╔══

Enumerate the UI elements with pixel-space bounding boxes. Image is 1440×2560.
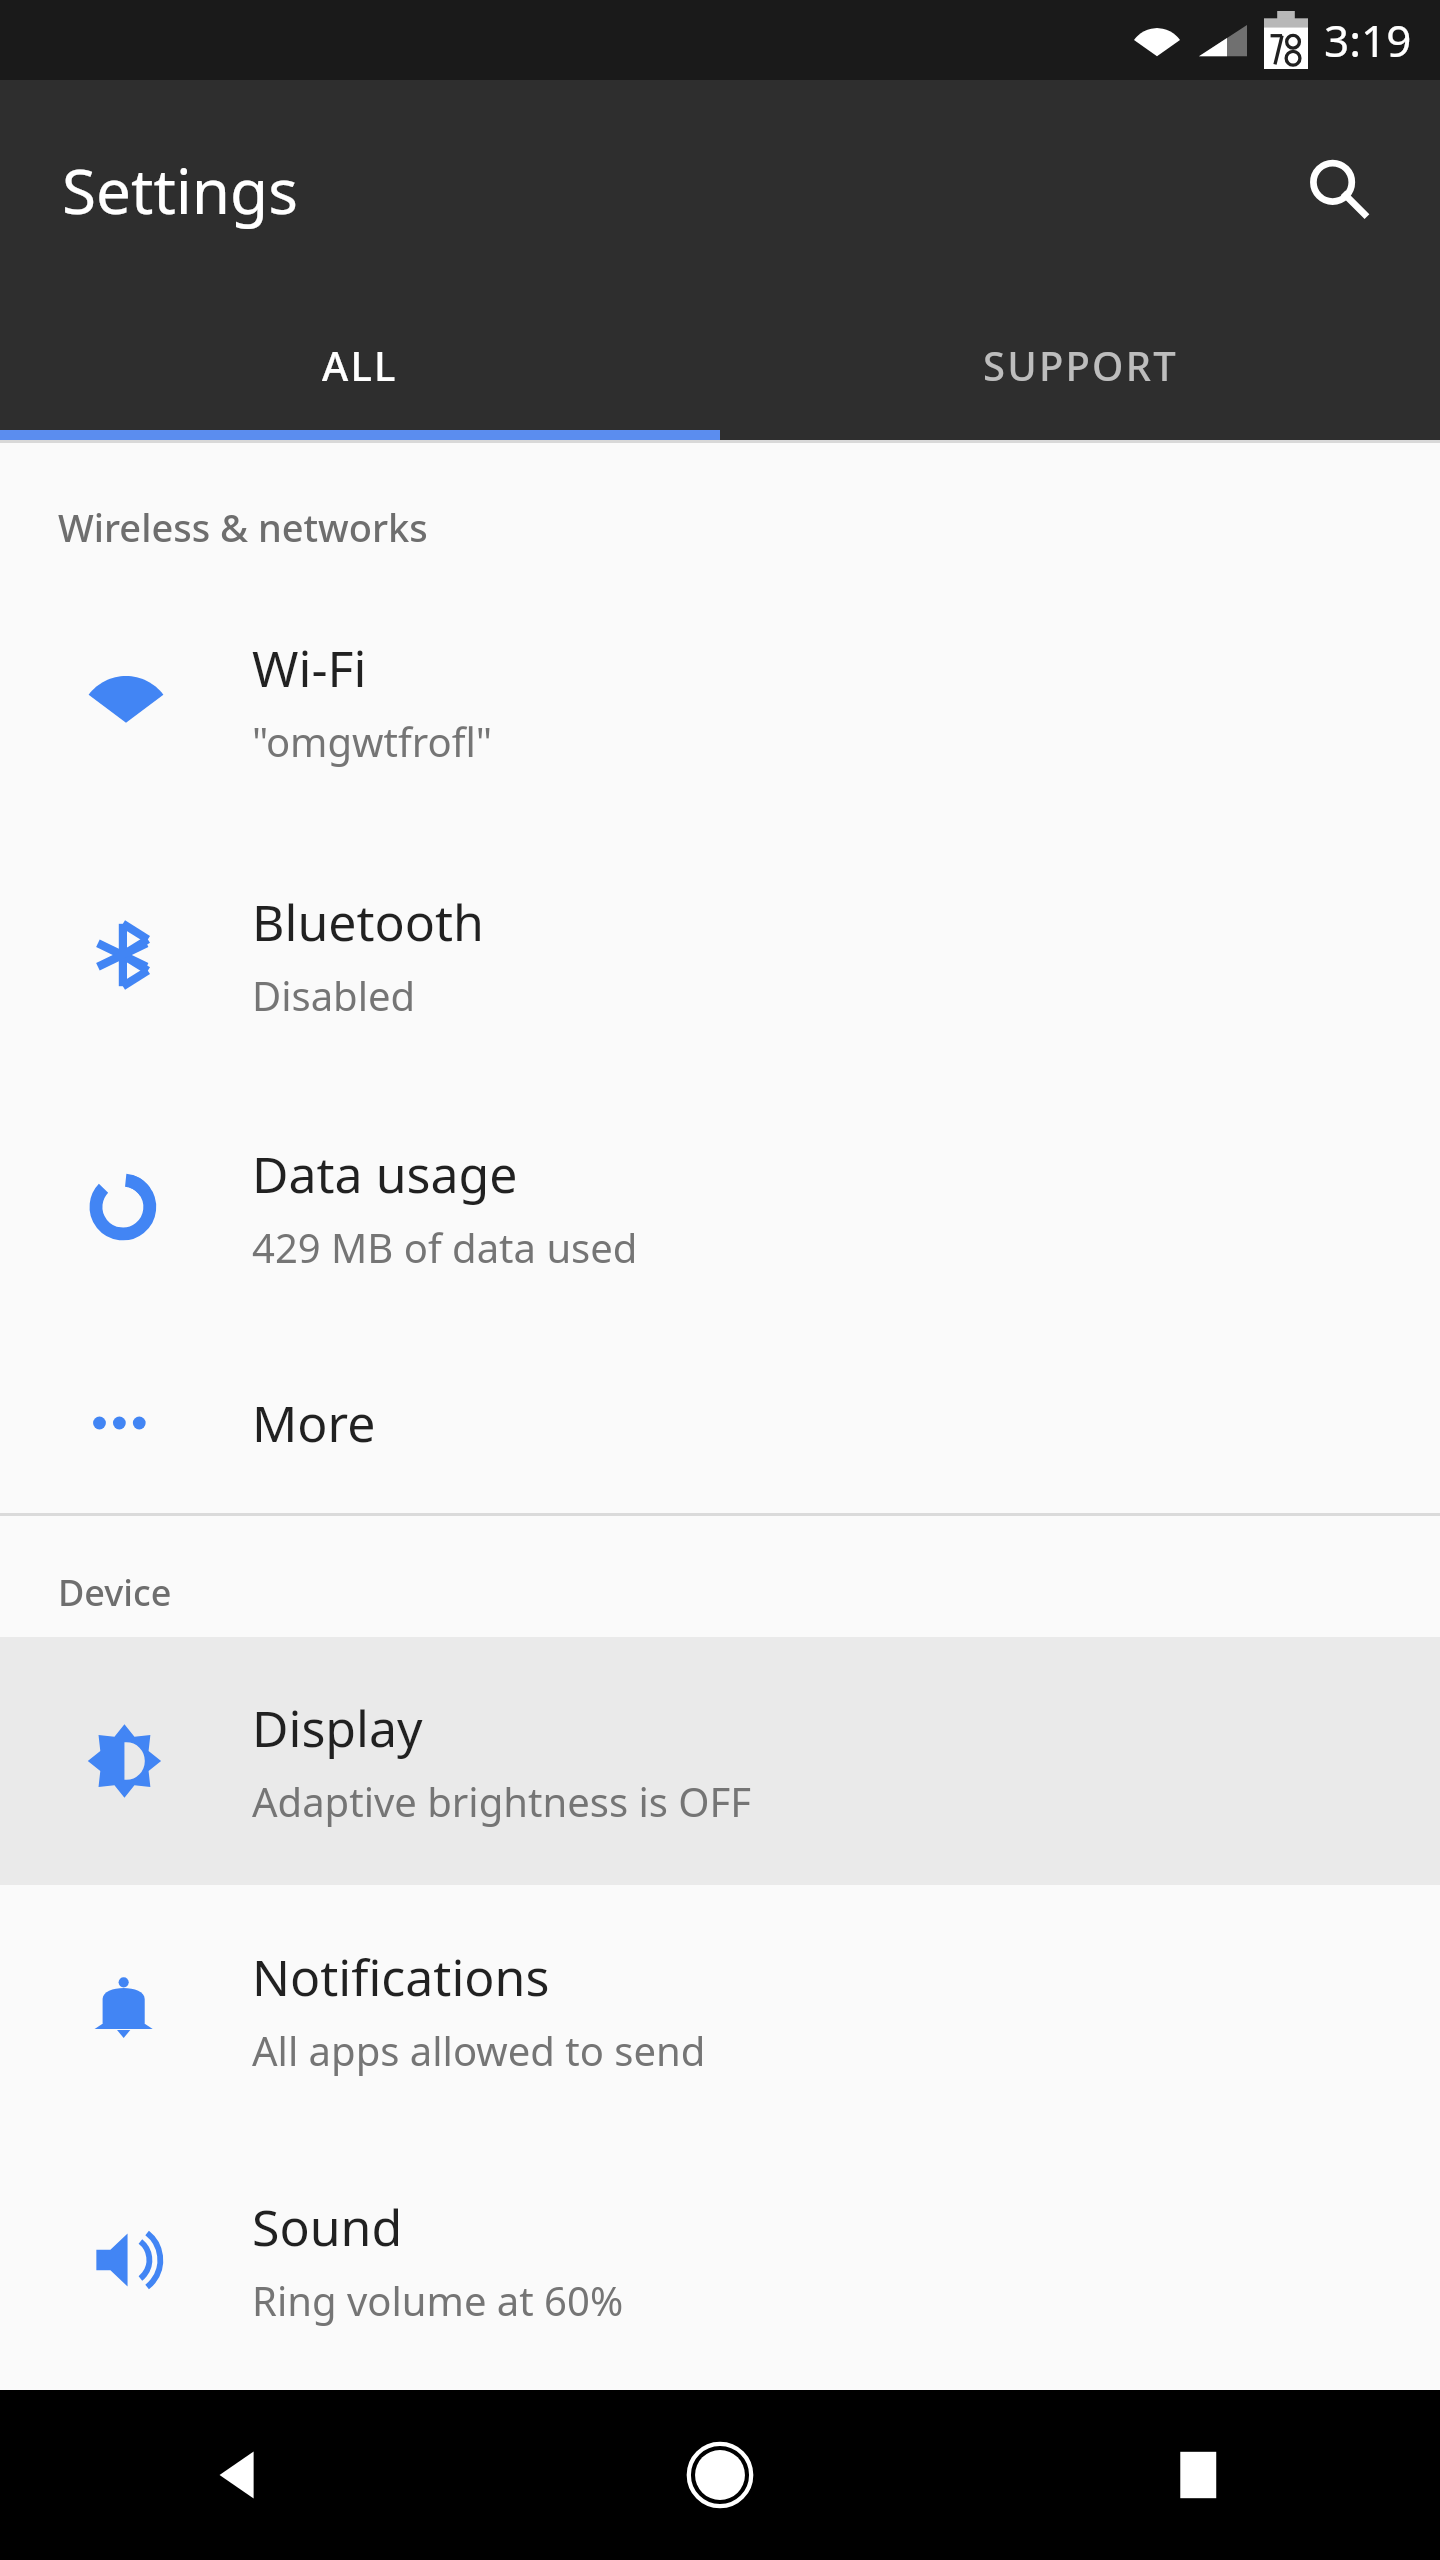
staticText: Disabled: [252, 968, 416, 1022]
button[interactable]: Home: [480, 2390, 960, 2560]
button[interactable]: Bluetooth: [0, 829, 1440, 1081]
staticText: ALL: [322, 338, 398, 392]
button[interactable]: Recent apps: [960, 2390, 1440, 2560]
staticText: More: [252, 1389, 376, 1457]
staticText: 3:19: [1324, 10, 1412, 70]
staticText: Settings: [62, 148, 298, 232]
button[interactable]: Wi-Fi: [0, 573, 1440, 829]
staticText: Wireless & networks: [58, 501, 428, 553]
button[interactable]: Notifications: [0, 1885, 1440, 2135]
staticText: Adaptive brightness is OFF: [252, 1774, 752, 1828]
staticText: Wi-Fi: [252, 634, 367, 702]
staticText: Data usage: [252, 1140, 518, 1208]
button[interactable]: Display: [0, 1637, 1440, 1885]
staticText: Notifications: [252, 1943, 550, 2011]
button[interactable]: Back: [0, 2390, 480, 2560]
staticText: Bluetooth: [252, 888, 484, 956]
staticText: "omgwtfrofl": [252, 714, 493, 768]
staticText: 429 MB of data used: [252, 1220, 638, 1274]
button[interactable]: More: [0, 1333, 1440, 1513]
button[interactable]: Data usage: [0, 1081, 1440, 1333]
staticText: Sound: [252, 2193, 403, 2261]
button[interactable]: ALL: [0, 300, 720, 430]
staticText: Device: [58, 1568, 172, 1617]
button[interactable]: Sound: [0, 2135, 1440, 2385]
staticText: All apps allowed to send: [252, 2023, 706, 2077]
staticText: Display: [252, 1694, 423, 1762]
button[interactable]: SUPPORT: [720, 300, 1440, 430]
staticText: Ring volume at 60%: [252, 2273, 624, 2327]
button[interactable]: Search: [1284, 135, 1394, 245]
staticText: SUPPORT: [983, 338, 1178, 392]
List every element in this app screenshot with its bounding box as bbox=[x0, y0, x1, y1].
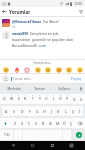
button[interactable]: J bbox=[48, 106, 55, 116]
button[interactable]: Emoji bbox=[44, 66, 51, 73]
staticText: V bbox=[35, 121, 38, 126]
button[interactable]: 8 bbox=[50, 94, 57, 104]
button[interactable]: Send bbox=[72, 130, 85, 140]
button[interactable]: Emoji bbox=[23, 66, 30, 73]
staticText: K bbox=[57, 109, 60, 114]
button[interactable]: 9 bbox=[57, 94, 64, 104]
button[interactable]: Tamam bbox=[27, 84, 52, 93]
button[interactable]: F bbox=[26, 106, 34, 116]
button[interactable]: K bbox=[55, 106, 62, 116]
button[interactable]: Ü bbox=[78, 94, 85, 104]
button[interactable]: Emoji bbox=[55, 66, 62, 73]
button[interactable]: 4 bbox=[22, 94, 29, 104]
staticText: R bbox=[24, 96, 27, 101]
button[interactable]: , bbox=[14, 130, 22, 140]
button[interactable]: Ş bbox=[69, 106, 76, 116]
button[interactable]: Emoji bbox=[34, 66, 41, 73]
staticText: E bbox=[18, 96, 20, 101]
staticText: C bbox=[28, 121, 31, 126]
staticText: Tamam bbox=[34, 87, 45, 91]
staticText: Far More! bbox=[43, 19, 59, 24]
staticText: M bbox=[56, 121, 60, 126]
button[interactable]: Home bbox=[27, 141, 38, 150]
staticText: Paylaşılanlar... bbox=[33, 61, 52, 65]
staticText: 6 bbox=[39, 94, 41, 97]
staticText: Yorum ekle... bbox=[13, 77, 33, 81]
button[interactable]: Yorum ekle... bbox=[11, 74, 70, 83]
button[interactable]: 1 bbox=[0, 94, 8, 104]
button[interactable]: Paylaş bbox=[70, 76, 83, 82]
button[interactable]: @RamonaYilmaz bbox=[0, 17, 85, 29]
staticText: .com bbox=[38, 43, 47, 48]
button[interactable]: Emoji bbox=[65, 66, 72, 73]
button[interactable]: Voice input bbox=[77, 84, 84, 93]
button[interactable]: Recent apps bbox=[47, 141, 58, 150]
button[interactable]: 2 bbox=[8, 94, 15, 104]
staticText: 3 bbox=[18, 94, 20, 97]
staticText: 2 bbox=[11, 94, 13, 97]
button[interactable]: V bbox=[33, 118, 40, 128]
button[interactable]: 0 bbox=[64, 94, 71, 104]
button[interactable]: Back bbox=[8, 141, 19, 150]
staticText: A bbox=[5, 109, 8, 114]
button[interactable]: Z bbox=[11, 118, 19, 128]
button[interactable]: Filter bbox=[76, 7, 85, 16]
button[interactable]: X bbox=[19, 118, 26, 128]
button[interactable]: Emoji bbox=[13, 66, 20, 73]
staticText: 4 bbox=[25, 94, 27, 97]
button[interactable]: ?123 bbox=[0, 130, 13, 140]
staticText: B bbox=[42, 121, 45, 126]
button[interactable]: Merhaba bbox=[1, 84, 27, 93]
button[interactable]: Emoji bbox=[76, 66, 83, 73]
button[interactable]: Ç bbox=[68, 118, 75, 128]
staticText: nazak890 bbox=[12, 31, 29, 36]
button[interactable]: 3 bbox=[15, 94, 22, 104]
button[interactable]: 5 bbox=[29, 94, 36, 104]
button[interactable]: L bbox=[62, 106, 69, 116]
button[interactable]: N bbox=[47, 118, 54, 128]
button[interactable]: Ğ bbox=[71, 94, 78, 104]
button[interactable]: C bbox=[26, 118, 33, 128]
staticText: U bbox=[45, 96, 48, 101]
button[interactable]: A bbox=[2, 106, 10, 116]
staticText: Ç bbox=[70, 121, 73, 126]
button[interactable]: Switch keyboard bbox=[66, 141, 77, 150]
staticText: Paylaş bbox=[71, 77, 82, 81]
button[interactable]: İ bbox=[76, 106, 83, 116]
staticText: 5 bbox=[32, 94, 34, 97]
button[interactable]: Emoji bbox=[2, 66, 9, 73]
button[interactable]: Backspace bbox=[75, 118, 85, 128]
button[interactable]: D bbox=[18, 106, 26, 116]
button[interactable]: Ö bbox=[61, 118, 68, 128]
staticText: , bbox=[18, 133, 19, 137]
button[interactable]: B bbox=[40, 118, 47, 128]
staticText: ?123 bbox=[4, 133, 10, 137]
button[interactable]: G bbox=[34, 106, 41, 116]
staticText: F bbox=[29, 109, 31, 114]
staticText: J bbox=[51, 109, 53, 114]
button[interactable]: Back bbox=[0, 7, 9, 16]
staticText: D bbox=[21, 109, 24, 114]
staticText: P bbox=[66, 96, 69, 101]
button[interactable]: nazak890 bbox=[0, 29, 85, 49]
button[interactable]: Shift bbox=[0, 118, 11, 128]
staticText: 12:03 bbox=[74, 2, 83, 6]
staticText: Y bbox=[39, 96, 41, 101]
staticText: 3s bbox=[12, 25, 16, 29]
button[interactable]: Kullanıcı bbox=[52, 84, 77, 93]
button[interactable]: 7 bbox=[43, 94, 50, 104]
staticText: Merhaba bbox=[7, 87, 21, 91]
staticText: S bbox=[13, 109, 15, 114]
staticText: İ bbox=[79, 109, 81, 114]
button[interactable]: H bbox=[41, 106, 48, 116]
staticText: Kullanıcı bbox=[58, 87, 71, 91]
staticText: Ş bbox=[72, 109, 74, 114]
staticText: Q bbox=[3, 96, 6, 101]
button[interactable]: 6 bbox=[36, 94, 43, 104]
button[interactable]: S bbox=[10, 106, 18, 116]
button[interactable]: M bbox=[54, 118, 61, 128]
staticText: G bbox=[36, 109, 39, 114]
staticText: H bbox=[43, 109, 46, 114]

╚══

§ **GOAL OF THE EXERCISE**: All lines holding the word "bounding" must be found in the listing and copied.

§ **EXERCISE RESULT**:
Enumerate the UI elements with pixel-space bounding boxes. Image is 1440×2560.
List every element in this app screenshot with its bounding box as bbox=[x0, y0, x1, y1].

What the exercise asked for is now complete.